Bei Insolvenz eines Unternehmens wird in der Regel geprüft, ob eine Pflichtverletzung des Geschäftsführers als gesetzlicher Vertreter einen Steuerausfall verursacht hat. Kann ihm eine schuldhafte Pflichtverletzung als Vertretungsorgan vorgeworfen werden, so kann der Geschäftsführer im Wege eines entsprechenden Haftungsbescheides für den Abgabenausfall persönlich haftbar gemacht werden. 

Mit der Beantragung einer Steuerstundung bestätigt die Geschäftsführung nämlich zugleich auch, dass dadurch die Einbringlichkeit der Abgaben nicht gefährdet wird (vgl § 212 Abs 1 BAO). Ein solch gefährdender (die Steuerstundung vereitelnder) Umstand wäre insbesondere eine drohende Insolvenzgefahr des antragstellenden Unternehmens im Zeitpunkt des Stundungsantrages

Um eine unrichtige Erklärung iS § 212 BAO zu vermeiden, hat sich der Geschäftsführer somit VOR Beantragung einer Steuerstundung zu vergewissern, dass lediglich ein vorübergehender Liquiditätsengpass gegeben ist und voraussichtlich eben kein Abgabenausfall eintreten wird. 

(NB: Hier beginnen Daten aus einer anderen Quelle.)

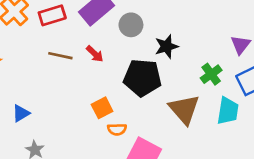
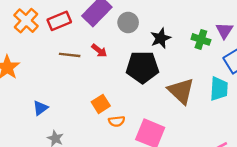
green cross: (211, 74) -> (201, 39), moved, turned -30
orange square: (102, 108) -> (101, 104), moved
orange semicircle: (117, 129) -> (117, 121), moved

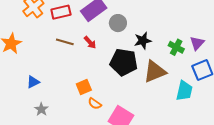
brown triangle: (181, 91) -> (155, 72), moved, turned 45
orange semicircle: (117, 121) -> (95, 104), turned 32

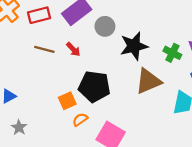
black star: (143, 41) -> (134, 46), size x1.4
black pentagon: (124, 62) -> (94, 87), moved
orange semicircle: (95, 104) -> (80, 120), turned 112

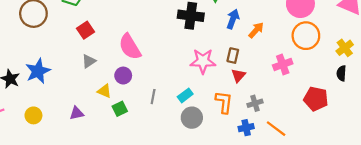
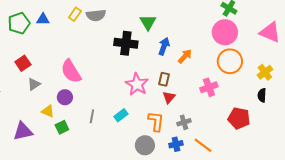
red square: (86, 30) -> (23, 63), moved
pink star: (203, 61) -> (137, 84), turned 30
purple triangle: (77, 113) -> (23, 131), size x1.5
gray circle: (192, 118) -> (145, 145), moved

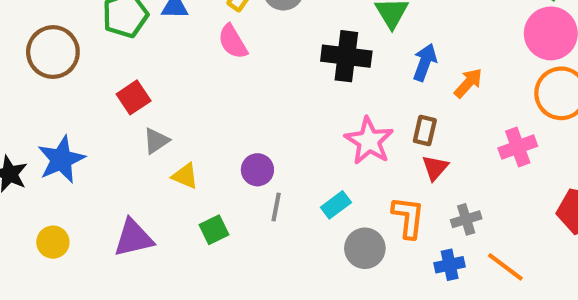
pink semicircle: (71, 71) -> (233, 42), moved, size x0.7
purple circle: (65, 97) -> (257, 170), moved
yellow triangle: (48, 111) -> (185, 176), moved
gray circle: (145, 145) -> (365, 248), moved

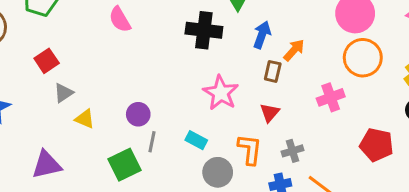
brown rectangle: (425, 131) -> (273, 71), moved
cyan rectangle: (336, 205) -> (196, 140), turned 65
green square: (214, 230) -> (124, 165), moved, size x1.5

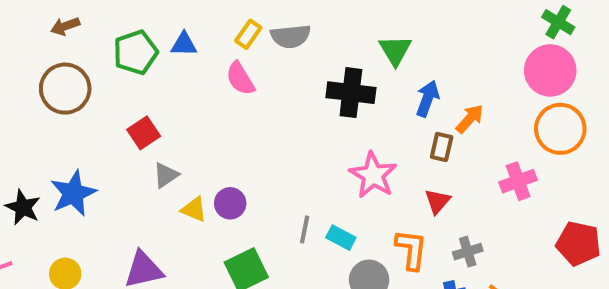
purple circle: (138, 114) -> (230, 203), moved
gray line: (152, 142) -> (305, 229), moved

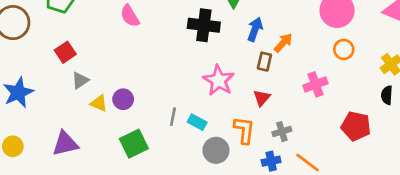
orange circle: (560, 129) -> (344, 49), size x0.6

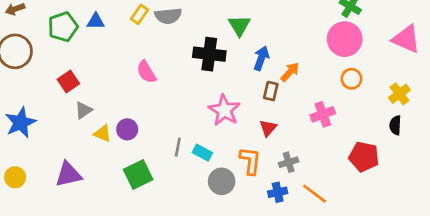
pink semicircle: (130, 16) -> (146, 72), moved

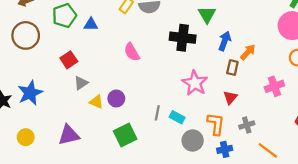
blue triangle: (96, 21) -> (91, 24), moved
blue cross: (278, 192) -> (225, 149), moved

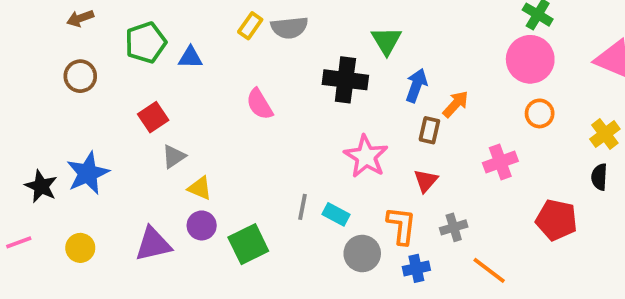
brown circle: (26, 35) -> (80, 76), size x0.7
purple circle: (116, 98) -> (202, 225), moved

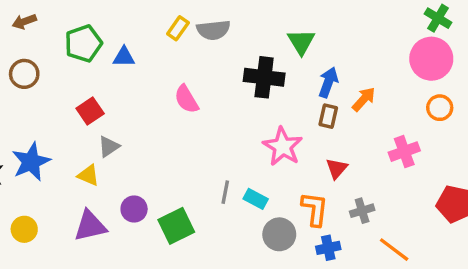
brown rectangle: (429, 130) -> (328, 116), moved
yellow triangle: (200, 188) -> (88, 175), moved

Im Falle einer persönlichen Inanspruchnahme müssen die Geschäftsführer ggfs entsprechend darlegen, aus welchen Gründen mit der Beantragung von abgabenrechtlichen Zahlungserleichterungen keine schuldhafte Pflichtverletzung einhergegangen ist (Dokumentation durch stichhaltige Liquiditätsplanung etc).

FAZIT

Wenngleich in der gegenwärtige CORONA-Krise die Beantragung von Steuerstundungen und Ratenzahlungen faktisch zum Standardinstrumentarium für den Liquiditätserhalt der betroffenen Unternehmen gehört (und hiefür verschiedene Regelungen bzw Erleichterungen vorgesehen sind), sind dennoch auch hier die damit einhergehenden Risiken zu beachten. Eine fundierte Finanzplanung unter Berücksichtigung der Vermögens-, Ertrags- und Liquiditätslage der Gesellschaft ist daher unbedingt notwendig, um die Einbringlichkeit gestundeter Abgaben iS § 212 Abs 1 BAO darzulegen und die Geschäftsführer insbesondere auch in Verbindung mit Zahlungserleichterungsansuchen vor persönlichen Haftungen gegenüber dem Fiskus zu schützen. 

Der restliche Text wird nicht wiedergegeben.